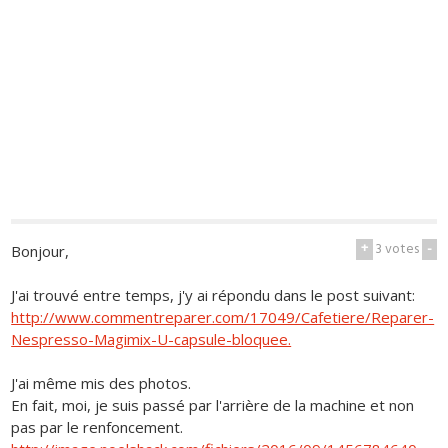
+
3
votes
-
Bonjour,
J'ai trouvé entre temps, j'y ai répondu dans le post suivant:
http://www.commentreparer.com/17049/Cafetiere/Reparer-
Nespresso-Magimix-U-capsule-bloquee.
J'ai même mis des photos.
En fait, moi, je suis passé par l'arrière de la machine et non
pas par le renfoncement.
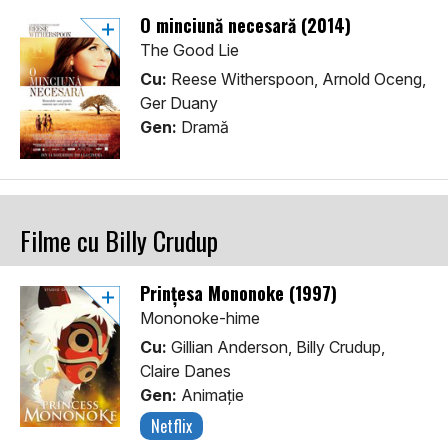
O minciună necesară (2014)
The Good Lie
Cu:
Reese Witherspoon, Arnold Oceng,
Ger Duany
Gen:
Dramă
Filme cu Billy Crudup
Prințesa Mononoke (1997)
Mononoke-hime
Cu:
Gillian Anderson, Billy Crudup,
Claire Danes
Gen:
Animaţie
Netflix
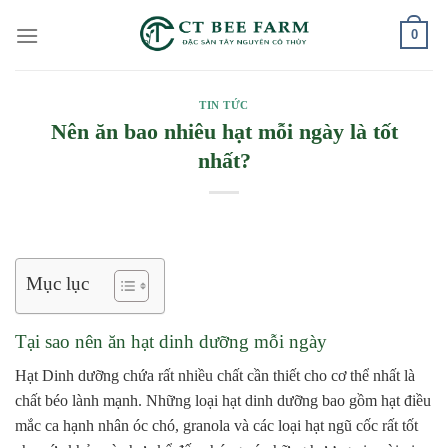
Skip
0
to
content
TIN TỨC
Nên ăn bao nhiêu hạt mỗi ngày là tốt
nhất?
Mục lục
Tại sao nên ăn hạt dinh dưỡng mỗi ngày
Hạt Dinh dưỡng chứa rất nhiều chất cần thiết cho cơ thể nhất là
chất béo lành mạnh.
Những loại hạt dinh dưỡng bao gồm hạt điều
mắc ca hạnh nhân óc chó, granola và các loại hạt ngũ cốc rất tốt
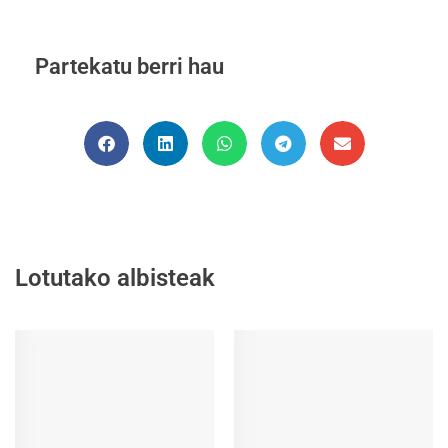
Partekatu berri hau
Lotutako albisteak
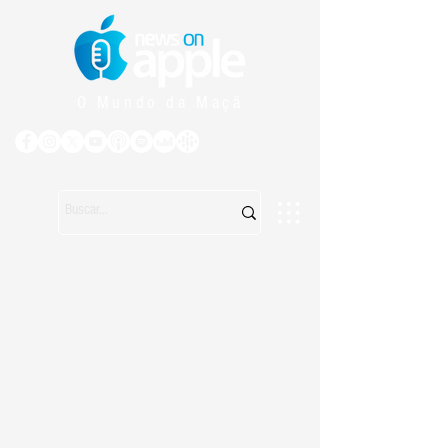
O Mundo da Maçã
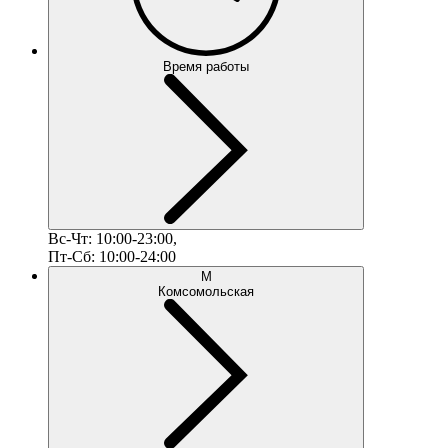
Время работы
Вс-Чт: 10:00-23:00,
Пт-Сб: 10:00-24:00
М
Комсомольская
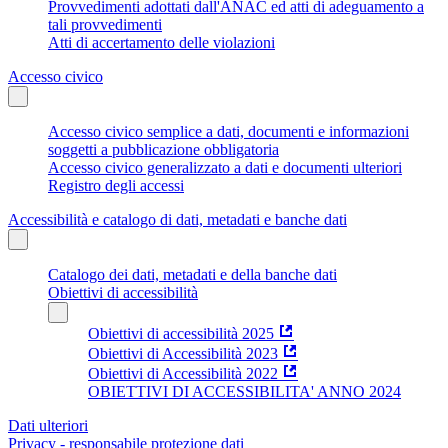
Provvedimenti adottati dall'ANAC ed atti di adeguamento a
tali provvedimenti
Atti di accertamento delle violazioni
Accesso civico
Accesso civico semplice a dati, documenti e informazioni
soggetti a pubblicazione obbligatoria
Accesso civico generalizzato a dati e documenti ulteriori
Registro degli accessi
Accessibilità e catalogo di dati, metadati e banche dati
Catalogo dei dati, metadati e della banche dati
Obiettivi di accessibilità
Obiettivi di accessibilità 2025
Obiettivi di Accessibilità 2023
Obiettivi di Accessibilità 2022
OBIETTIVI DI ACCESSIBILITA' ANNO 2024
Dati ulteriori
Privacy - responsabile protezione dati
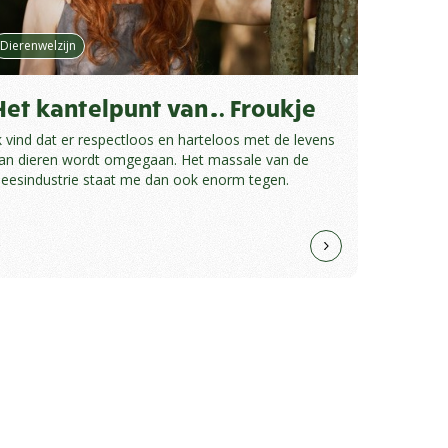
Dierenwelzijn
Het kantelpunt van… Froukje
k vind dat er respectloos en harteloos met de levens
an dieren wordt omgegaan. Het massale van de
leesindustrie staat me dan ook enorm tegen.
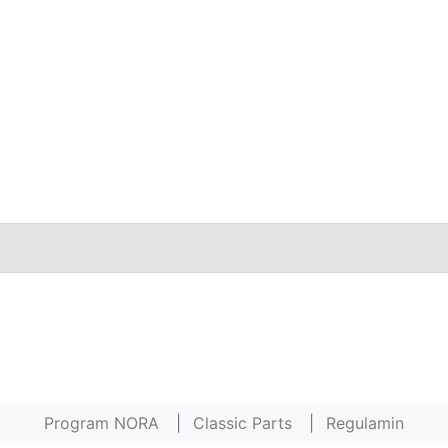
Program NORA
|
Classic Parts
|
Regulamin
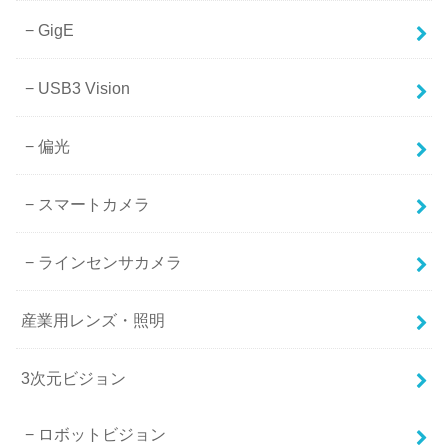
GigE
USB3 Vision
偏光
スマートカメラ
ラインセンサカメラ
産業用レンズ・照明
3次元ビジョン
ロボットビジョン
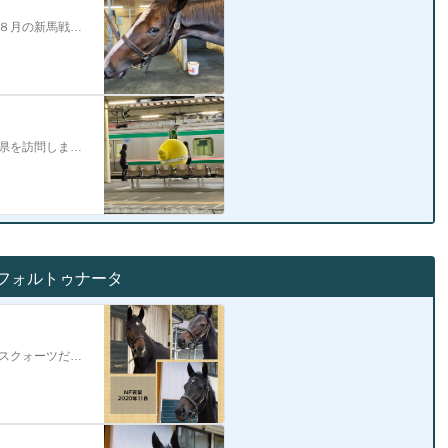
NF天栄で２歳出資馬ヴィントシュティレを見学させていただきました８月の新馬戦では見事２着今月９日の未勝利戦では重馬場のせいか７着という結果でレース後放牧に出た…
先週は、月曜日にNF天栄、土曜日に福島競馬場と中４日で二度、福島県を訪問しました。旅のとりとめのない事を綴ります まずは10/30（月）の牧場見学の日。久しぶ…
，フォルトゥナータ
NF天栄へ見学に行ってきましたうちの現役出資馬は２歳の４頭アイリスクォーツだけは関西馬。なんと、関東の現役出資馬３頭の全員に会うことができました フェアビアン…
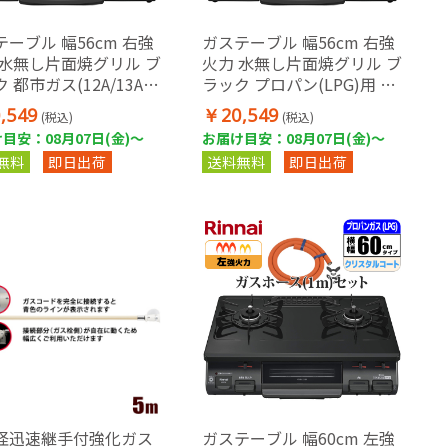
ーブル 幅56cm 右強
ガステーブル 幅56cm 右強
 水無し片面焼グリル ブ
火力 水無し片面焼グリル ブ
 都市ガス(12A/13A)
ラック プロパン(LPG)用 ガ
ガスホース(1m)セット
スホース(1m)セット
,549
￥20,549
(税込)
(税込)
目安：08月07日(金)～
お届け目安：08月07日(金)～
無料
即日出荷
送料無料
即日出荷
径迅速継手付強化ガス
ガステーブル 幅60cm 左強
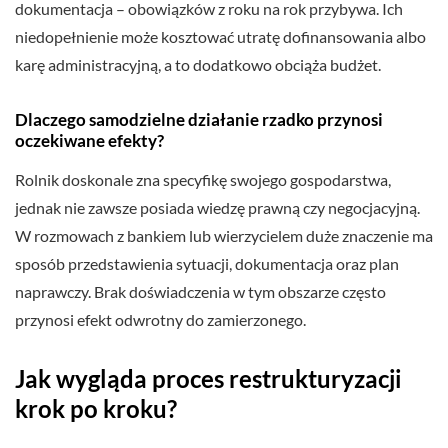
dokumentacja – obowiązków z roku na rok przybywa. Ich
niedopełnienie może kosztować utratę dofinansowania albo
karę administracyjną, a to dodatkowo obciąża budżet.
Dlaczego samodzielne działanie rzadko przynosi
oczekiwane efekty?
Rolnik doskonale zna specyfikę swojego gospodarstwa,
jednak nie zawsze posiada wiedzę prawną czy negocjacyjną.
W rozmowach z bankiem lub wierzycielem duże znaczenie ma
sposób przedstawienia sytuacji, dokumentacja oraz plan
naprawczy. Brak doświadczenia w tym obszarze często
przynosi efekt odwrotny do zamierzonego.
Jak wygląda proces restrukturyzacji
krok po kroku?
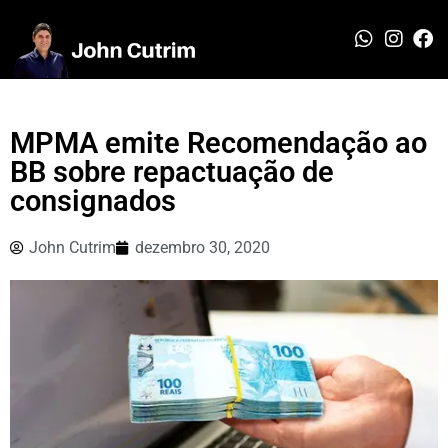
MPMA emite Recomendação ao
BB sobre repactuação de
consignados
John Cutrim
dezembro 30, 2020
────────
_Problem details_. Restate each entry word for word, please, but drop any images it holds.

_Your response_.
+
3
votes
-
Bonjour,
J'ai trouvé entre temps, j'y ai répondu dans le post suivant:
http://www.commentreparer.com/17049/Cafetiere/Reparer-
Nespresso-Magimix-U-capsule-bloquee.
J'ai même mis des photos.
En fait, moi, je suis passé par l'arrière de la machine et non
pas par le renfoncement.
O minciună necesară (2014)
The Good Lie
Cu:
Reese Witherspoon, Arnold Oceng,
Ger Duany
Gen:
Dramă
Filme cu Billy Crudup
Prințesa Mononoke (1997)
Mononoke-hime
Cu:
Gillian Anderson, Billy Crudup,
Claire Danes
Gen:
Animaţie
Netflix
Skip
0
to
content
TIN TỨC
Nên ăn bao nhiêu hạt mỗi ngày là tốt
nhất?
Mục lục
Tại sao nên ăn hạt dinh dưỡng mỗi ngày
Hạt Dinh dưỡng chứa rất nhiều chất cần thiết cho cơ thể nhất là
chất béo lành mạnh.
Những loại hạt dinh dưỡng bao gồm hạt điều
mắc ca hạnh nhân óc chó, granola và các loại hạt ngũ cốc rất tốt
Partekatu berri hau
Lotutako albisteak
O Mundo da Maçã
Время работы
Вс-Чт: 10:00-23:00,
Пт-Сб: 10:00-24:00
М
Комсомольская
Provvedimenti adottati dall'ANAC ed atti di adeguamento a
tali provvedimenti
Atti di accertamento delle violazioni
Accesso civico
Accesso civico semplice a dati, documenti e informazioni
soggetti a pubblicazione obbligatoria
Accesso civico generalizzato a dati e documenti ulteriori
Registro degli accessi
Accessibilità e catalogo di dati, metadati e banche dati
Catalogo dei dati, metadati e della banche dati
Obiettivi di accessibilità
Obiettivi di accessibilità 2025
Obiettivi di Accessibilità 2023
Obiettivi di Accessibilità 2022
OBIETTIVI DI ACCESSIBILITA' ANNO 2024
Dati ulteriori
Privacy - responsabile protezione dati
Dierenwelzijn
Het kantelpunt van… Froukje
k vind dat er respectloos en harteloos met de levens
an dieren wordt omgegaan. Het massale van de
leesindustrie staat me dan ook enorm tegen.
Program NORA
|
Classic Parts
|
Regulamin
GigE
USB3 Vision
偏光
スマートカメラ
ラインセンサカメラ
産業用レンズ・照明
3次元ビジョン
ロボットビジョン
NF天栄で２歳出資馬ヴィントシュティレを見学させていただきました８月の新馬戦では見事２着今月９日の未勝利戦では重馬場のせいか７着という結果でレース後放牧に出た…
先週は、月曜日にNF天栄、土曜日に福島競馬場と中４日で二度、福島県を訪問しました。旅のとりとめのない事を綴ります まずは10/30（月）の牧場見学の日。久しぶ…
，フォルトゥナータ
NF天栄へ見学に行ってきましたうちの現役出資馬は２歳の４頭アイリスクォーツだけは関西馬。なんと、関東の現役出資馬３頭の全員に会うことができました フェアビアン…
ーブル 幅56cm 右強
ガステーブル 幅56cm 右強
 水無し片面焼グリル ブ
火力 水無し片面焼グリル ブ
 都市ガス(12A/13A)
ラック プロパン(LPG)用 ガ
ガスホース(1m)セット
スホース(1m)セット
,549
￥20,549
(税込)
(税込)
目安：08月07日(金)～
お届け目安：08月07日(金)～
無料
即日出荷
送料無料
即日出荷
径迅速継手付強化ガス
ガステーブル 幅60cm 左強
dokumentacja – obowiązków z roku na rok przybywa. Ich
niedopełnienie może kosztować utratę dofinansowania albo
karę administracyjną, a to dodatkowo obciąża budżet.
Dlaczego samodzielne działanie rzadko przynosi
oczekiwane efekty?
Rolnik doskonale zna specyfikę swojego gospodarstwa,
jednak nie zawsze posiada wiedzę prawną czy negocjacyjną.
W rozmowach z bankiem lub wierzycielem duże znaczenie ma
sposób przedstawienia sytuacji, dokumentacja oraz plan
naprawczy. Brak doświadczenia w tym obszarze często
przynosi efekt odwrotny do zamierzonego.
Jak wygląda proces restrukturyzacji
krok po kroku?
MPMA emite Recomendação ao
BB sobre repactuação de
consignados
John Cutrim
dezembro 30, 2020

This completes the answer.